My set includes 52,642 sites all told, with 16,185 classified as, e.g., "programming", "blog", "social media", "academic/science", "corporate comm.", "general news", "government", "software", "tech news", etc. I'd come up with 61 total classifications, covering all sites with at least 18 front-page appearances within the HN archive.
He is, but he's not in the top 100. He would be, but he splits his articles across different blogs.
For authors that just change domains (e.g., christine.website and xeiaso.net), I combine scores, but if they maintain different writing under different domains, I treat the domains as separate.
That said, I think Michał Zalewski is the author who most suffers due to this rule.
A simple statistics of the top 5,000 blog domain names shows that 54% use .com, 14% use .org, 7% use .io (40% of which are github.io), and 6% use .net. These five together account for 81%.
This is something I wanted but I couldn't figure out a way to do it in a way that's meaningful. Authors like Simon Willison publish frequently, so even though he has a lot of high-scoring posts, he has a lot of low-to-no-scoring posts too. It feels unfair to penalize people who publish frequently just because not every post is a homerun.
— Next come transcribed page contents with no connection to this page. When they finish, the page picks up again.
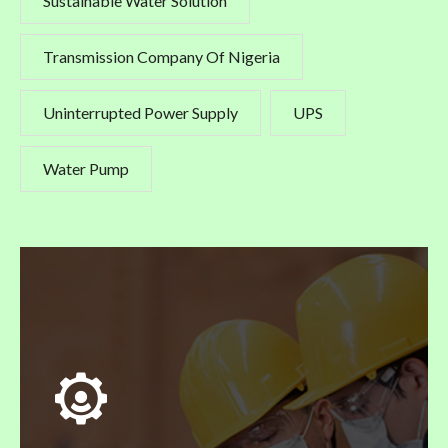
Sustainable Water Solution
Transmission Company Of Nigeria
Uninterrupted Power Supply
UPS
Water Pump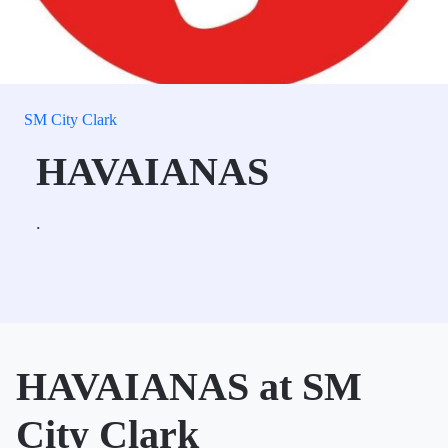
SM City Clark
HAVAIANAS
.
HAVAIANAS at SM
City Clark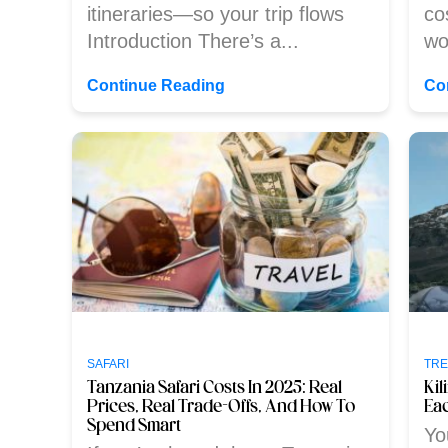
itineraries—so your trip flows
co
Introduction There’s a...
wo
Continue Reading
Co
SAFARI
TRE
Tanzania Safari Costs In 2025: Real
Ki
Prices, Real Trade-Offs, And How To
Eac
Spend Smart
Yo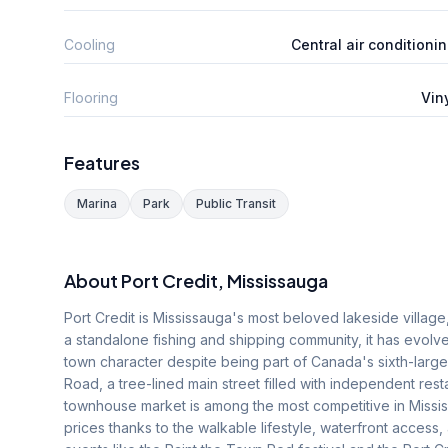
Cooling
Central air conditioni
Flooring
Vin
Features
Marina
Park
Public Transit
About
Port Credit
, Mississauga
Port Credit is Mississauga's most beloved lakeside villag
a standalone fishing and shipping community, it has evolved 
town character despite being part of Canada's sixth-lar
Road, a tree-lined main street filled with independent resta
townhouse market is among the most competitive in Miss
prices thanks to the walkable lifestyle, waterfront access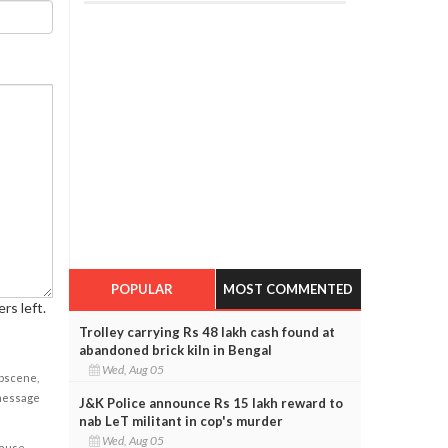
POPULAR
MOST COMMENTED
rs left.
Trolley carrying Rs 48 lakh cash found at
abandoned brick kiln in Bengal
Wed, Aug 05
obscene,
 message
J&K Police announce Rs 15 lakh reward to
nab LeT militant in cop's murder
Wed, Aug 05
cause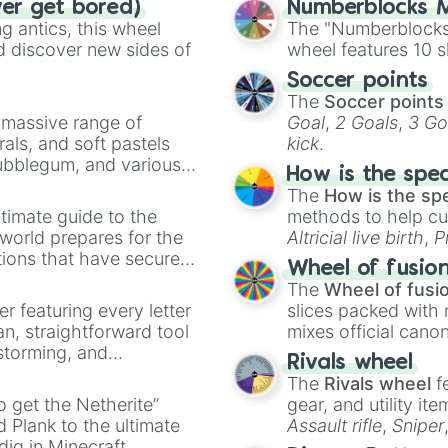
ver get bored)
Numberblocks M
Violinest x Rept
 antics, this wheel
The "Numberblocks
Prospector x Rep
d discover new sides of
wheel features 10 s
Dancer x Barmaid
Dancer x Smiley 
Soccer points
Dancer x Acrobat
The
Soccer points
Coord x Merc

a massive range of
Goal
,
2 Goals
,
3 Go
Prospector x Gra
rals, and soft pastels
kick
.
Coord x Perfumer
Bubblegum, and various
Coord x Forward

How is the spe
ty when you need a
Naiad x BQ

The
How is the sp
Toy Merchant x 
timate guide to the
methods to help cu
Entomologist x 
 world prepares for the
Altricial live birth
,
P
Geisha x BQ

tions that have secured
Soft egg
, and
Hard
Wheel of fusio
Geisha x Wu Chan
 Canada.
The
Wheel of fusi
Smiley Face x Ac
er featuring every letter
slices packed with 
Embalmer x Merc

an, straightforward tool
mixes official cano
Mechanic x Merc

nstorming, and
made concepts lik
Prospector x Gra
Rivals wheel
Prospector x See
The
Rivals wheel
f
ing letter for
Prospector x Pri
to get the Netherite”
gear, and utility it
ate an acronym that
Prospector x Mer
 Plank to the ultimate
Assault rifle
,
Sniper
Prospector x En
dig in Minecraft.
elemental tools, and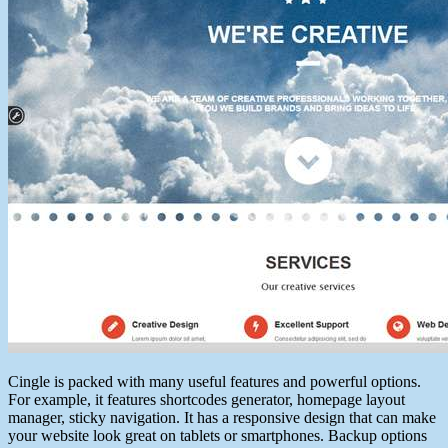
Cingle is packed with many useful features and powerful options.
For example, it features shortcodes generator, homepage layout
manager, sticky navigation. It has a responsive design that can make
your website look great on tablets or smartphones. Backup options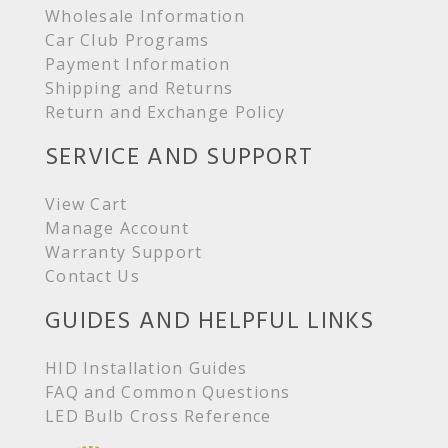
Wholesale Information
Car Club Programs
Payment Information
Shipping and Returns
Return and Exchange Policy
SERVICE AND SUPPORT
View Cart
Manage Account
Warranty Support
Contact Us
GUIDES AND HELPFUL LINKS
HID Installation Guides
FAQ and Common Questions
LED Bulb Cross Reference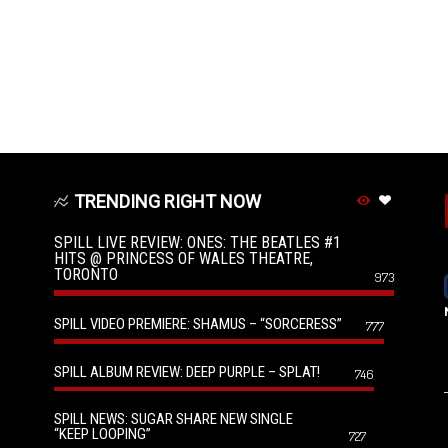
TRENDING RIGHT NOW
SPILL LIVE REVIEW: ONES: THE BEATLES #1
HITS @ PRINCESS OF WALES THEATRE,
TORONTO
973
SPILL VIDEO PREMIERE: SHAMUS – “SORCERESS”
777
SPILL ALBUM REVIEW: DEEP PURPLE – SPLAT!
746
SPILL NEWS: SUGAR SHARE NEW SINGLE
“KEEP LOOPING”
727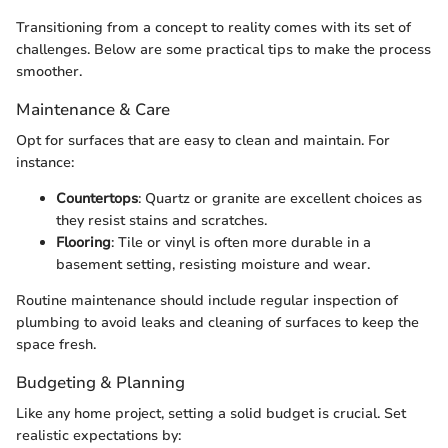
Transitioning from a concept to reality comes with its set of
challenges. Below are some practical tips to make the process
smoother.
Maintenance & Care
Opt for surfaces that are easy to clean and maintain. For
instance:
Countertops
: Quartz or granite are excellent choices as
they resist stains and scratches.
Flooring
: Tile or vinyl is often more durable in a
basement setting, resisting moisture and wear.
Routine maintenance should include regular inspection of
plumbing to avoid leaks and cleaning of surfaces to keep the
space fresh.
Budgeting & Planning
Like any home project, setting a solid budget is crucial. Set
realistic expectations by: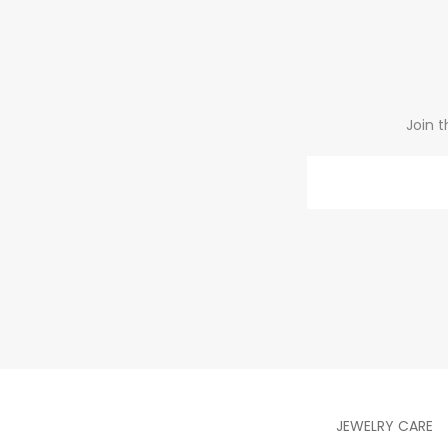
Join t
Email
JEWELRY CARE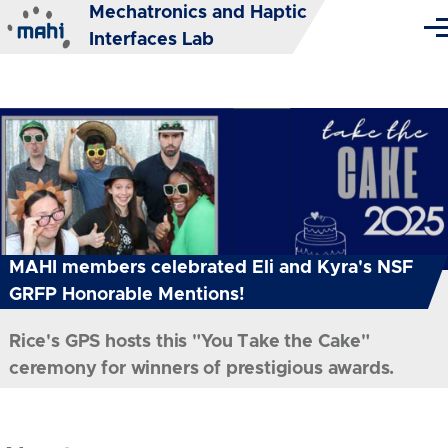
Mechatronics and Haptic
Skip to main content
Me
Interfaces Lab
MAHI members celebrated Eli and Kyra's NSF
GRFP Honorable Mentions!
Rice's GPS hosts this "You Take the Cake"
ceremony for winners of prestigious awards.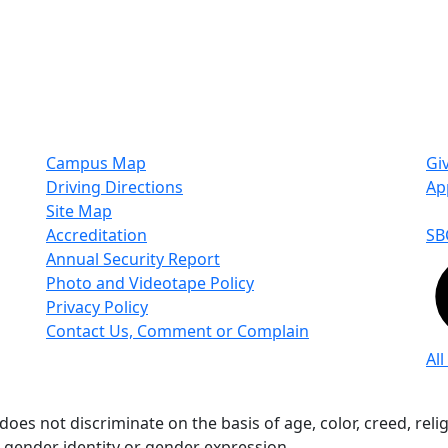
Campus Map
Gi
Driving Directions
Ap
Site Map
Accreditation
SB
Annual Security Report
Photo and Videotape Policy
Privacy Policy
Contact Us, Comment or Complain
All
s not discriminate on the basis of age, color, creed, religio
n, gender identity or gender expression.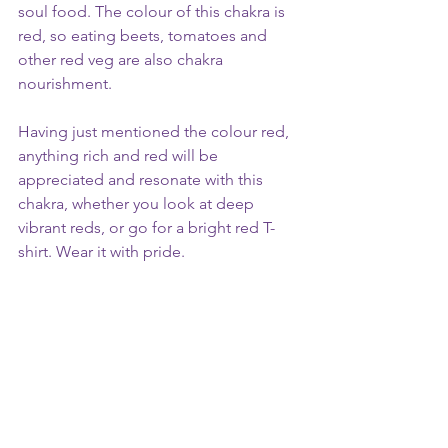
soul food. The colour of this chakra is 
red, so eating beets, tomatoes and 
other red veg are also chakra 
nourishment.
Having just mentioned the colour red, 
anything rich and red will be 
appreciated and resonate with this 
chakra, whether you look at deep 
vibrant reds, or go for a bright red T-
shirt. Wear it with pride.
Healing Trauma in the 
Root Chakra
This chakra is closely tied to your 
deeper emotional experiences, 
including inherited beliefs or patterns 
from your family. It can influence how 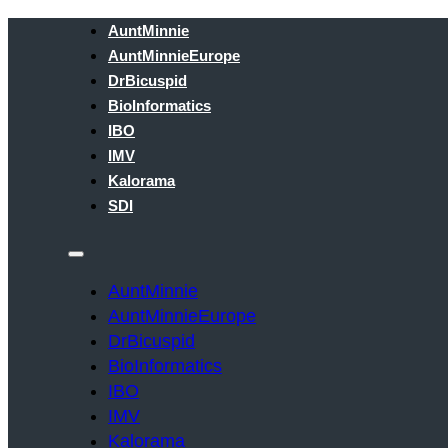
AuntMinnie
AuntMinnieEurope
DrBicuspid
BioInformatics
IBO
IMV
Kalorama
SDI
AuntMinnie
AuntMinnieEurope
DrBicuspid
BioInformatics
IBO
IMV
Kalorama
Note that this is gonna be skewed pretty heavily toward domains that have existed for most of HN's history, at the expense of any newer domains that had fewer chances to rack up points.
If you look at any 2-4 year period, the ranking tends to be quite different. Well, Paul Graham is there pretty consistently, but everything else changes.
You can change the date ranges (e.g. just the YTD, or last 12 months, or set a custom range), and it gives an interesting overview of the evolution over time.
Like jvns.ca drops off the list entirely for 2025, but was consistently in the top 5 until last year.
paulg's blog shouldnt count as for its an extension of this and more of a long game sales pitch tailored for different purposes. Not a bad thing, but I just wouldnt consider it a blog.
I think that is wholly unfair. If Paul Graham is anything its a writer/creator first. Those articles have also been extremely influential to many entrepreneurs and people in the business world. I'm personally appreciative of them, even if I don't always agree with him.
Interesting that if you were to combine AstralCodexTen and SlateStarCodex it would be around top #20. Even with the traffic split he's in the top 50 twice.
Naturally, being vain, when I saw this post, I immediately looked up my own blog and was chuffed to see it at #292.
But, guess who I see just above at #289.